3 thoughts on “An Uneven Playing Field: How Time and Money Affects POC Knitting Creators”

  1. Costs and time are not exactly signs that knitting is racist. You made a pretty graphic, but it’s misleading.

    To start, anyone on a tight budget looking to learn to knit can get a giant ball of caron by the pound for $6 on sale or $5 with a coupon. Or they can get red heart super saver.

    Next, they’re only going to need ONE set of needles. Why on earth would anyone invest $130 in an interchangeable needle set until they even know they can figure out knitting.

    Stitch markers don’t have to be bought. You can literally make stitch markers out of anything, including pieces of yarn, bobby pins, or safety pins. A project bag? A plastic market bag will do.

    Add ons? None of that is needed until a person feels comfortable getting the basics down.

    A paid pattern? Why? The internet has thousands of free ones, not to mention the library.

    Time? We all have to work, raise kids, cook, clean, tend to our houses, and families. It’s a hobby – you set aside time for it.

    Seems to me like you and the original Vox writer are grasping at straws looking for racism where there isn’t any and both of you sound elitist as a result.

    1. First off, thank you so much for your comment. Knitting is not racist, however there is a systemic problem of racism in our world that spills over into knitting. The numbers that were used for this article are an average, there are always individuals that do not fit the mold but we are looking at broad patterns. A wage gap and a time gap are going to have larger effects that limit the ability for BIPOC people to be able to advance and become a better knitter over the course of several years knitting.

      Second, you are absolutely right about you can knit on a budget! There are a great deal of budget friendly options that I started with, and many that I continue to use. However, I chose to include the tools and add ons that I find myself reaching to the most after 15 years of knitting. When I was creating the budget, I decided to use an interchangeable needle set as opposed to a single pair of needles because in the long run they are considerably less expensive than buying single needle sets; especially when you start knitting in the round. You are right that someone who has never picked up needles before would not need an interchangeable set, however someone who has finished a few projects and wants to really get into knitting may not have the money available to purchase one (or to purchase all of the individual needles). The point of this article was to show a broader picture of how many BIPOC knitters have fewer resources available to dedicate to knitting.

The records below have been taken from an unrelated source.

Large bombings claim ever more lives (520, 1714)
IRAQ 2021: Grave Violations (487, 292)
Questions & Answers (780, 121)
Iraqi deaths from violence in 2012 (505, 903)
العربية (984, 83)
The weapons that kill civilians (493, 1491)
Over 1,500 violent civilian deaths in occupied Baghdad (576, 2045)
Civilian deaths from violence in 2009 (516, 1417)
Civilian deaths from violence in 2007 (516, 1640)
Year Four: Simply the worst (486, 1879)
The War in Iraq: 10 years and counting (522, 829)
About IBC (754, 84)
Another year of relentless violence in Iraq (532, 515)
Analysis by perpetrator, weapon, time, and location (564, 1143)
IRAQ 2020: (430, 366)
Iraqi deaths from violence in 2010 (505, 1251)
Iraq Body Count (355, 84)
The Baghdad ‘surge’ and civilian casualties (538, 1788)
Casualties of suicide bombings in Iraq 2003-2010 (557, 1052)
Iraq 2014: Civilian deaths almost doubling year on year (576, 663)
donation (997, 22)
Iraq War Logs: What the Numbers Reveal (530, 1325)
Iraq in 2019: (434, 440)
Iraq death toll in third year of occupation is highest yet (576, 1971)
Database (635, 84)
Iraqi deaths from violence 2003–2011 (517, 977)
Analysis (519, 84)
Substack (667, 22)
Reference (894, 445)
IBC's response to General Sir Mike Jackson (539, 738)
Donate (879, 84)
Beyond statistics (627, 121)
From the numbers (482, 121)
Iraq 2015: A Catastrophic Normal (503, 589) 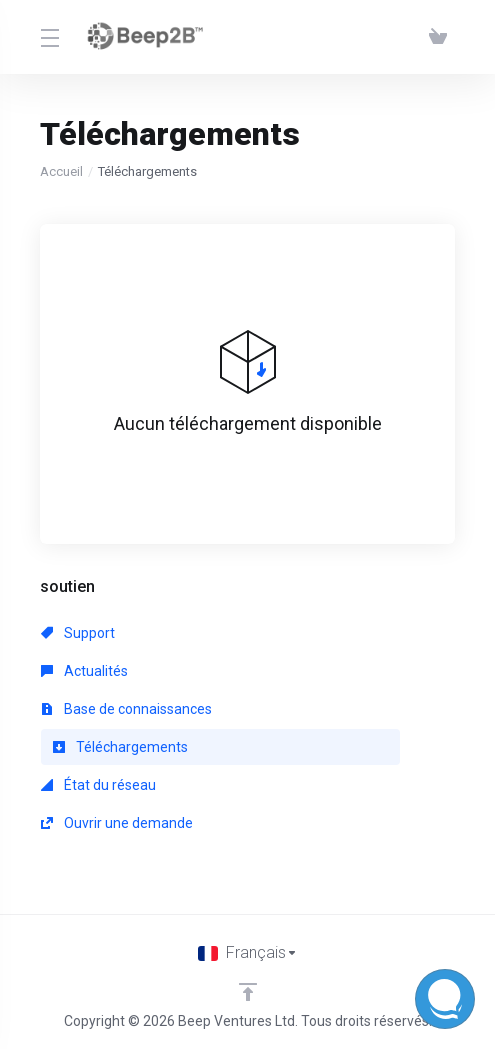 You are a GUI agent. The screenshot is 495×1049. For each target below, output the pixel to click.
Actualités (84, 671)
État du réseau (98, 785)
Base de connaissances (126, 709)
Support (78, 633)
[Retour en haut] (248, 992)
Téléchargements (120, 747)
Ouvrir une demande (117, 823)
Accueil (61, 171) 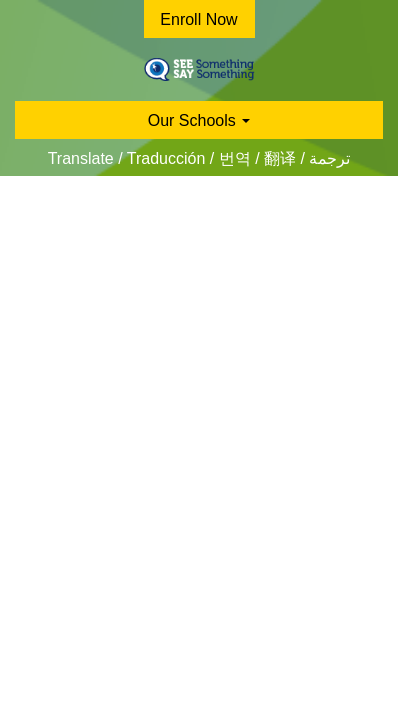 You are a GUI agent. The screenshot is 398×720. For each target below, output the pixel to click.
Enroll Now (198, 19)
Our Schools (199, 120)
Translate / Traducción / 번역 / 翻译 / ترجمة (199, 158) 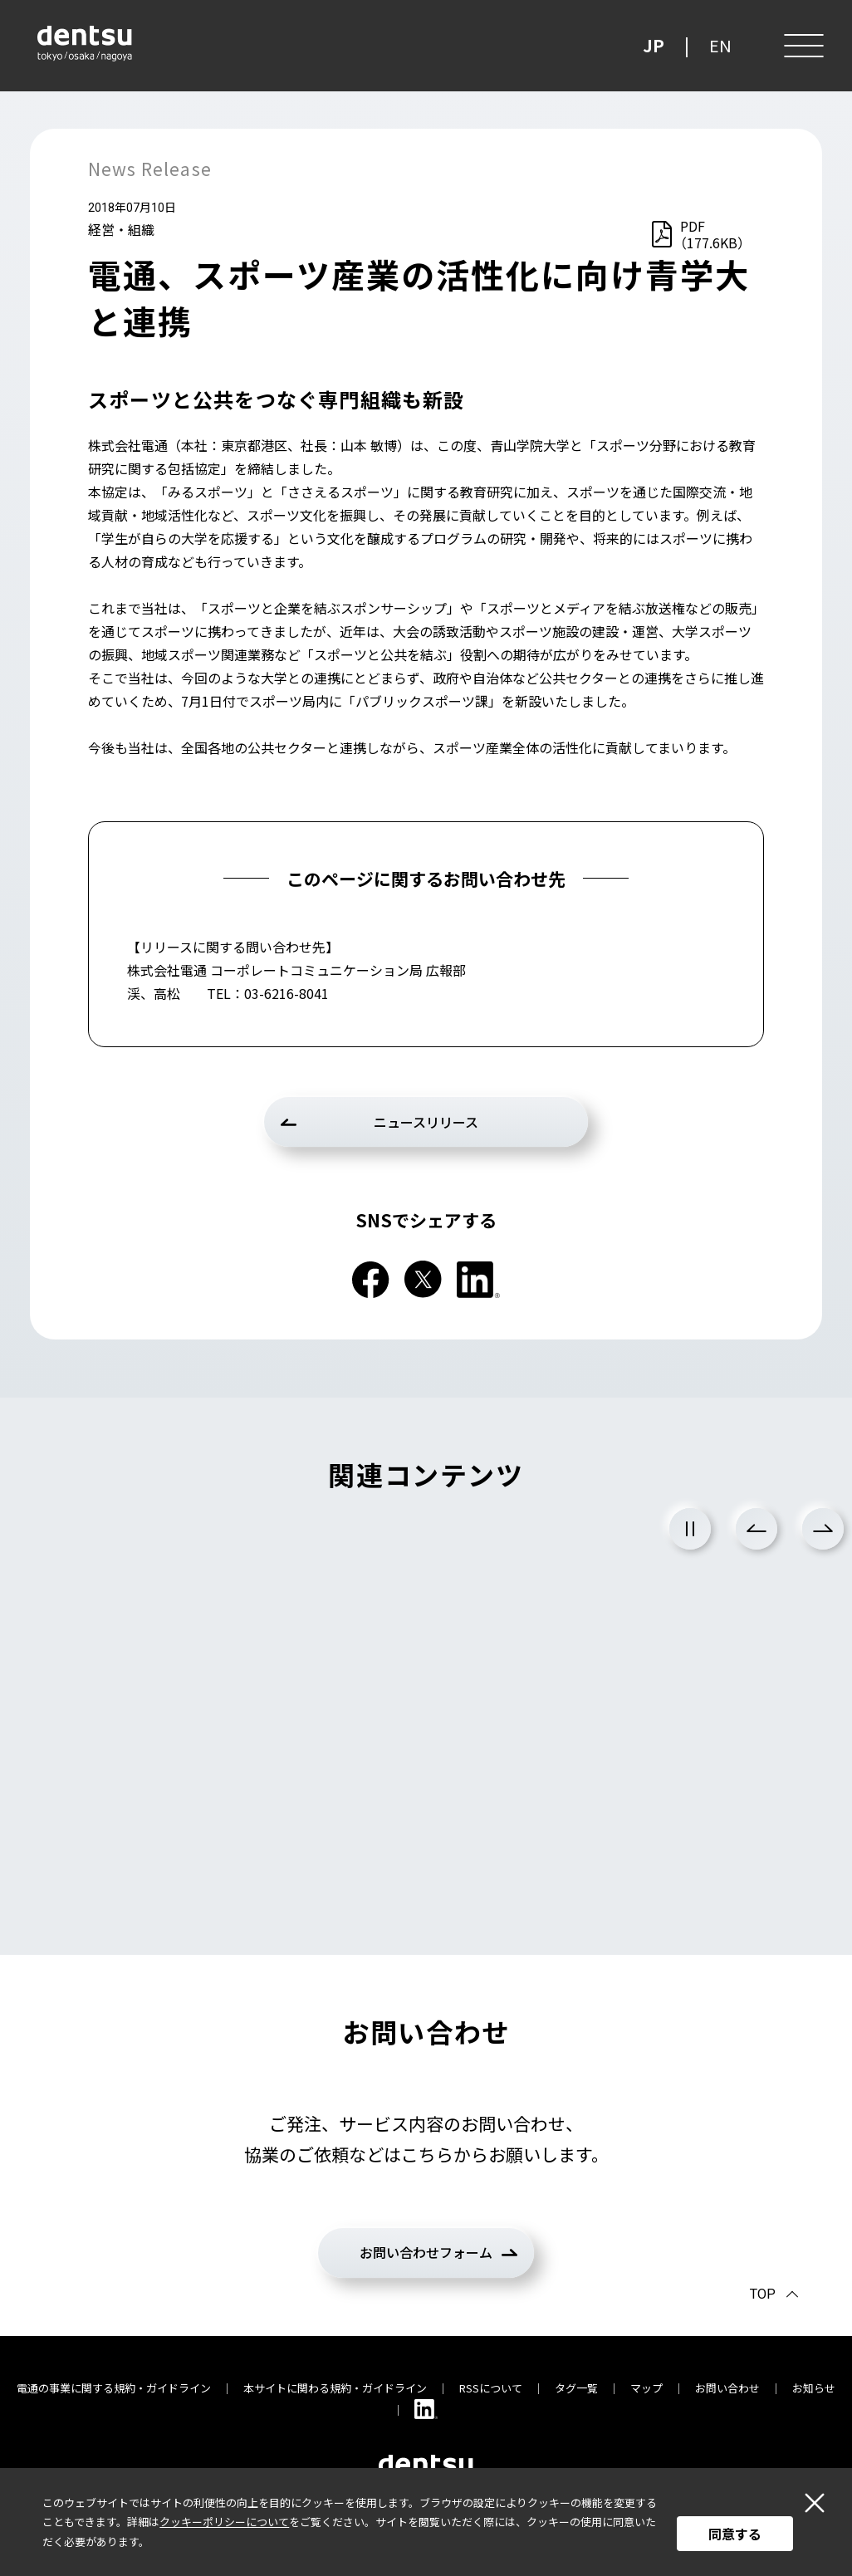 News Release (150, 168)
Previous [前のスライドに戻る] (756, 1529)
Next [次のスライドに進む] (823, 1529)
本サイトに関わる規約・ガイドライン (335, 2388)
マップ (646, 2388)
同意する (734, 2534)
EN (720, 45)
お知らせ (813, 2388)
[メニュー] (802, 45)
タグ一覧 (576, 2388)
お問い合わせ (727, 2388)
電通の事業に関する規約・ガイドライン (114, 2388)
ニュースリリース (426, 1122)
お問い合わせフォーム (426, 2252)
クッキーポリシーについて (224, 2521)
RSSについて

      As for the available time, you’re right! We all have to make time to knit in our busy lives. However, if you have to work for more hours each day to make the same amount of money, there is simply less knitting time available period. By having less time available, that means that BIPOC knitters will not finish projects as quickly, it will be more difficult to advance, and it is even more difficult to progress in a knitting career.

      There are so many facets to this issue and I am sorry to not have gone into more detail. I promise there will be more articles that go into some of these facets. Additionally, I will be sharing blog posts on how to reduce costs as a knitter, you already mentioned a few. At the end of the day, I hope that this article inspires you to at least listen to BIPOC knitter’s stories about racism in the commuknitty.

  2. This is a good article and I can believe there is racism for the black creator. But I am black and I shop for the economical yarns and knitting supplies. That’s why there is Walmart, Mejier and thrift stores where we can buy these items. I love to knit so I am beginning to shop at the chain yarn stores and use coupons to save money. I haven’t shop in our local shops yet, but once I feel ready to invest in expensive yarns I will visit those shops.